Стиснул руку манжет тонометра. Вот оно, оказывается, как правильно, когда у тебя мурашки в затылке: «чувство онемения»! В висках стучало тонко, резко и быстро: тинк-танк! тинк-танк! в затылок, уставший от мурашек, – в два раза медленнее, с потягом – та-а-анк! та-а-анк!
– Ого! – сказала докторица с универсальным ключом. – Двести на сто двадцать!
– Это много? – поинтересовался я, прорываясь через все «тинк-та-а-анк», как сквозь густую патоку.
– Даже слишком! Вот это под язык, – она ловко сунула мне таблетку, – и сейчас укольчики сделаем… Раньше гипертонические кризы бывали?

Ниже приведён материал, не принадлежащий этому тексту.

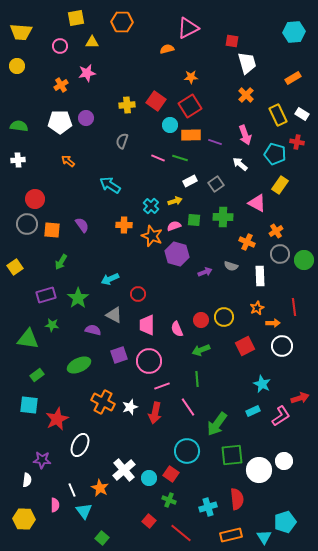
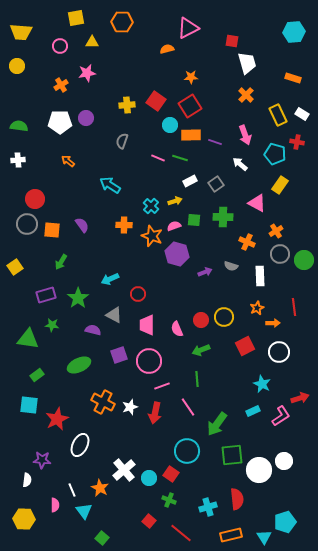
orange rectangle at (293, 78): rotated 49 degrees clockwise
white circle at (282, 346): moved 3 px left, 6 px down
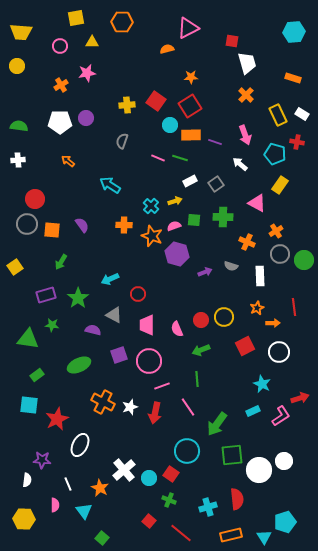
white line at (72, 490): moved 4 px left, 6 px up
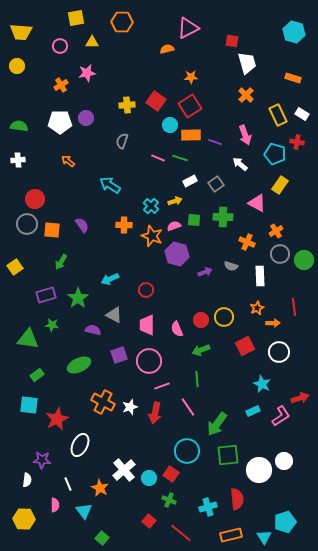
cyan hexagon at (294, 32): rotated 20 degrees clockwise
red circle at (138, 294): moved 8 px right, 4 px up
green square at (232, 455): moved 4 px left
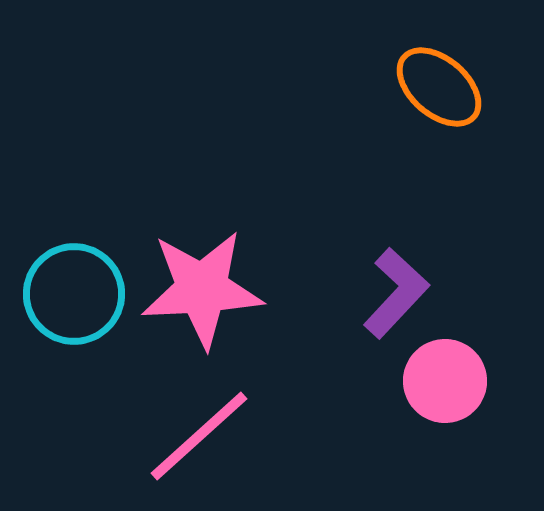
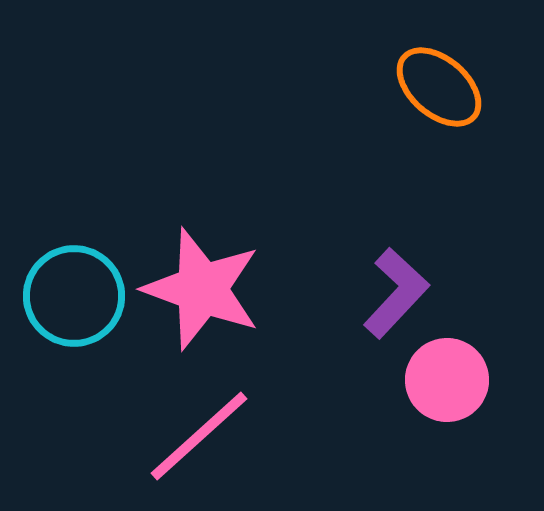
pink star: rotated 23 degrees clockwise
cyan circle: moved 2 px down
pink circle: moved 2 px right, 1 px up
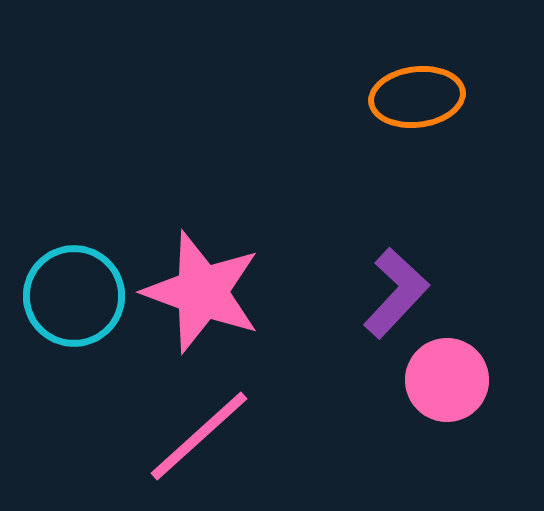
orange ellipse: moved 22 px left, 10 px down; rotated 48 degrees counterclockwise
pink star: moved 3 px down
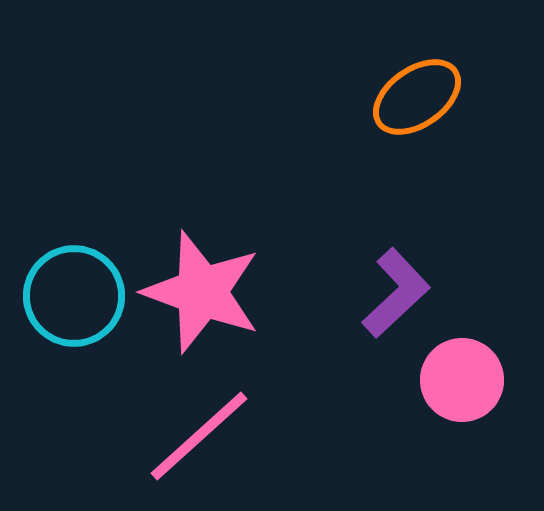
orange ellipse: rotated 28 degrees counterclockwise
purple L-shape: rotated 4 degrees clockwise
pink circle: moved 15 px right
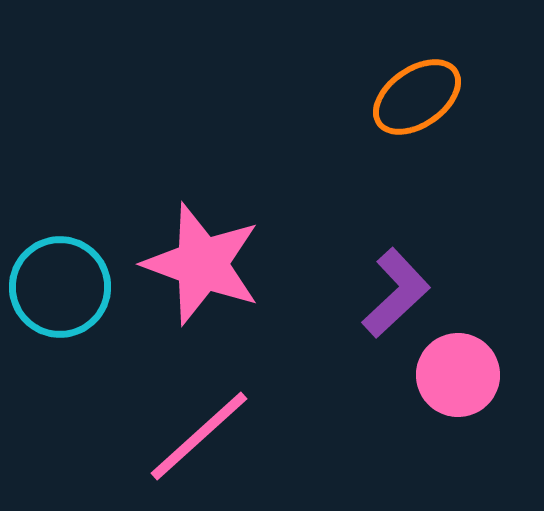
pink star: moved 28 px up
cyan circle: moved 14 px left, 9 px up
pink circle: moved 4 px left, 5 px up
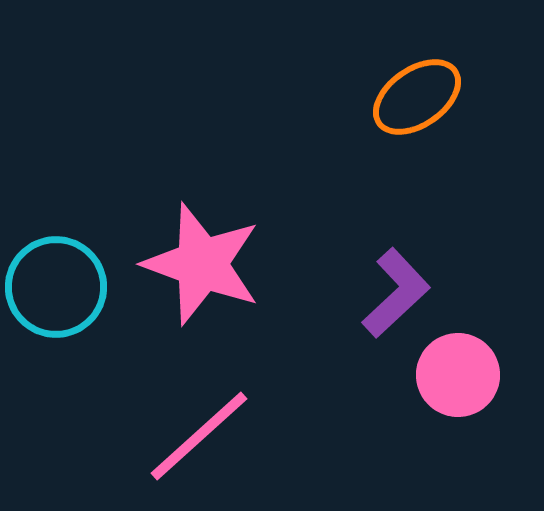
cyan circle: moved 4 px left
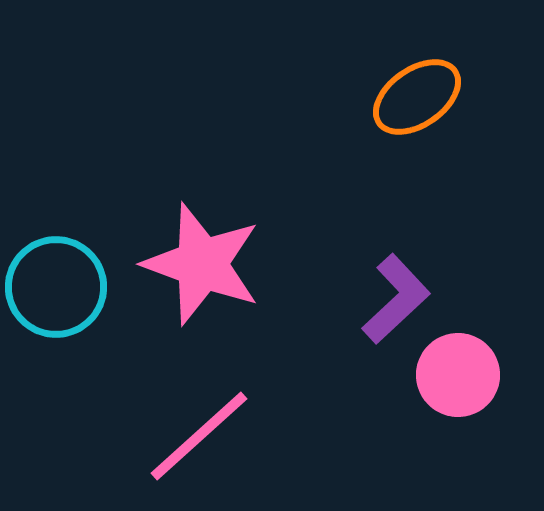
purple L-shape: moved 6 px down
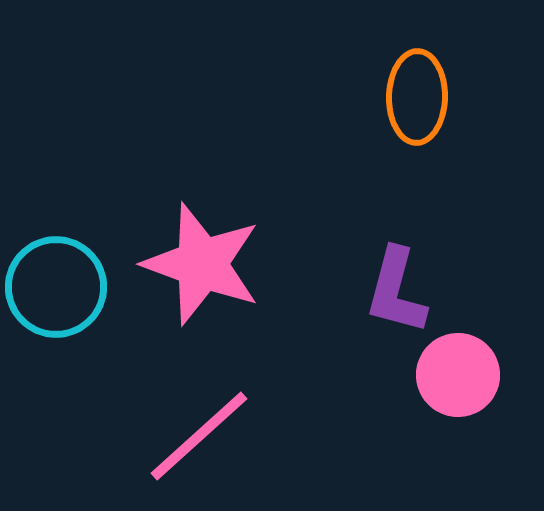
orange ellipse: rotated 54 degrees counterclockwise
purple L-shape: moved 8 px up; rotated 148 degrees clockwise
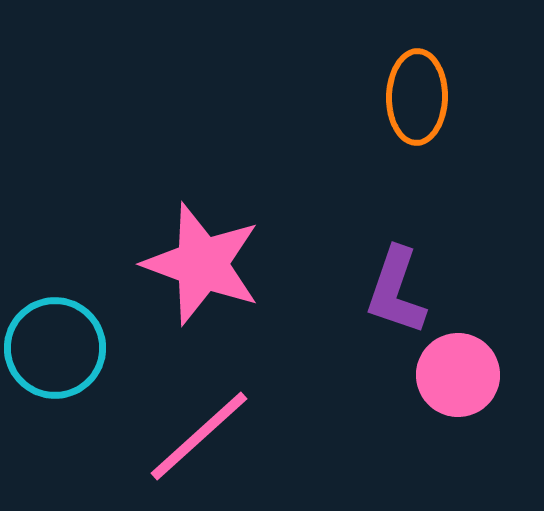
cyan circle: moved 1 px left, 61 px down
purple L-shape: rotated 4 degrees clockwise
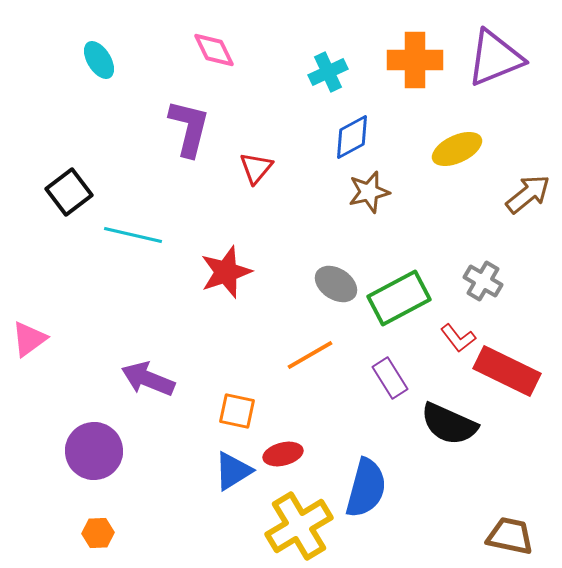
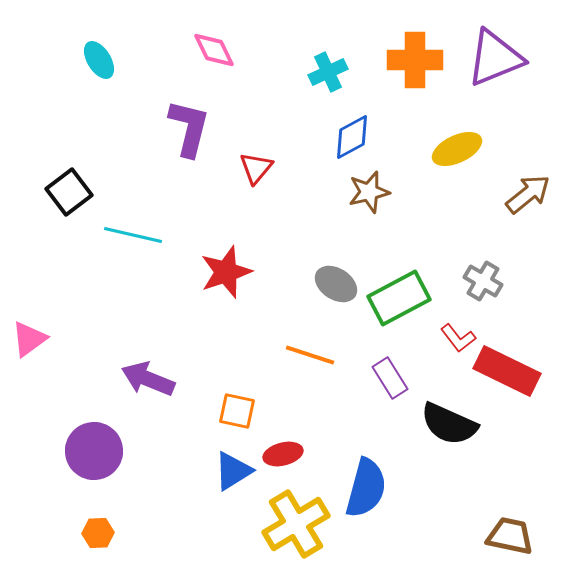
orange line: rotated 48 degrees clockwise
yellow cross: moved 3 px left, 2 px up
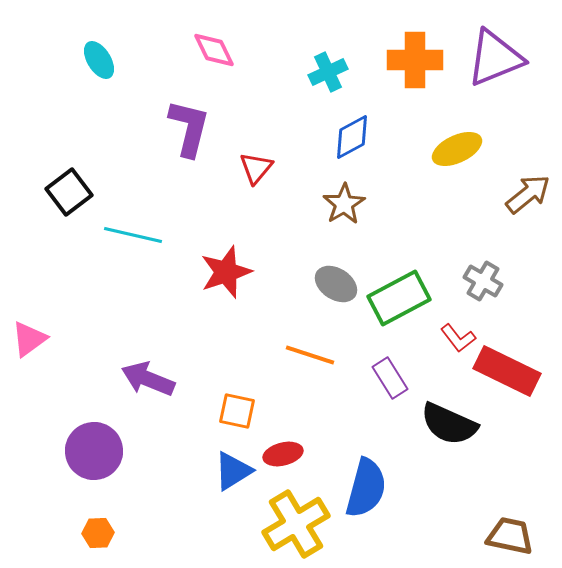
brown star: moved 25 px left, 12 px down; rotated 18 degrees counterclockwise
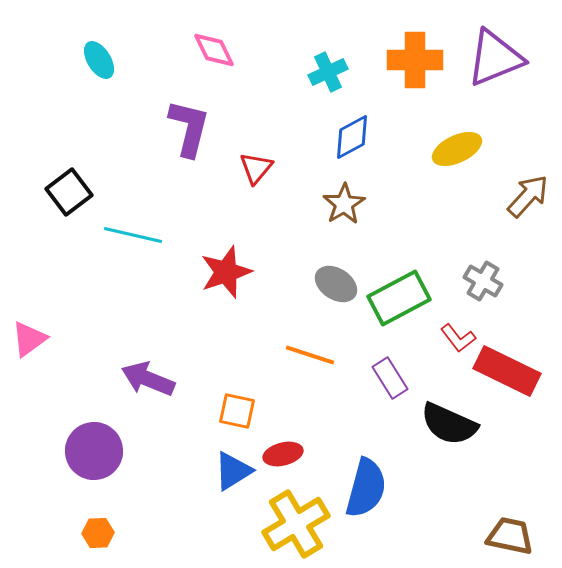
brown arrow: moved 2 px down; rotated 9 degrees counterclockwise
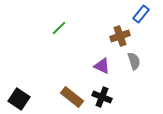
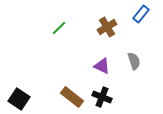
brown cross: moved 13 px left, 9 px up; rotated 12 degrees counterclockwise
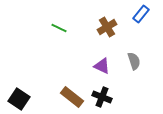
green line: rotated 70 degrees clockwise
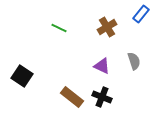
black square: moved 3 px right, 23 px up
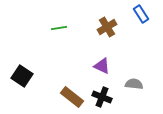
blue rectangle: rotated 72 degrees counterclockwise
green line: rotated 35 degrees counterclockwise
gray semicircle: moved 23 px down; rotated 66 degrees counterclockwise
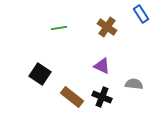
brown cross: rotated 24 degrees counterclockwise
black square: moved 18 px right, 2 px up
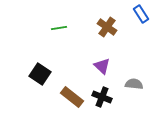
purple triangle: rotated 18 degrees clockwise
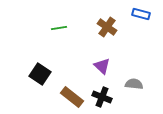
blue rectangle: rotated 42 degrees counterclockwise
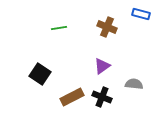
brown cross: rotated 12 degrees counterclockwise
purple triangle: rotated 42 degrees clockwise
brown rectangle: rotated 65 degrees counterclockwise
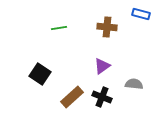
brown cross: rotated 18 degrees counterclockwise
brown rectangle: rotated 15 degrees counterclockwise
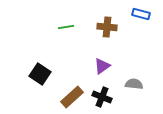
green line: moved 7 px right, 1 px up
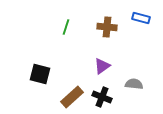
blue rectangle: moved 4 px down
green line: rotated 63 degrees counterclockwise
black square: rotated 20 degrees counterclockwise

– Гипертония?… – недоверчиво протянул я. – Нет, такое в первый раз!
– Все когда-нибудь бывает в первый раз. Переворачивайтесь на живот, но не резко… ага, а теперь в ручку! Кулачок сожмите… можете отпускать. Таблетку рассосали?
– Да.
– Вот и славненько. Теперь будем ждать прихода! А пока расскажите-ка мне о себе…
– Я Стасов, – сказал я растерянно. – Лев… э-э-э… Вадимович. Писатель…
– Я знаю, что вы Стасов. – Круглосуточная доктор позволила себе улыбнуться. Улыбка у нее была… милая? Да, милая. И она шла к наспех собранным в хвост каштановым волосам, и явно восточного разреза глазам, и даже к салатовым просторным штанишкам, не доходившим до стройных щиколоток. – Вы мне лучше скажите, больной Стасов, вы сегодня крепкие напитки употребляли? Может быть, волновались? Неприятности? Стресс?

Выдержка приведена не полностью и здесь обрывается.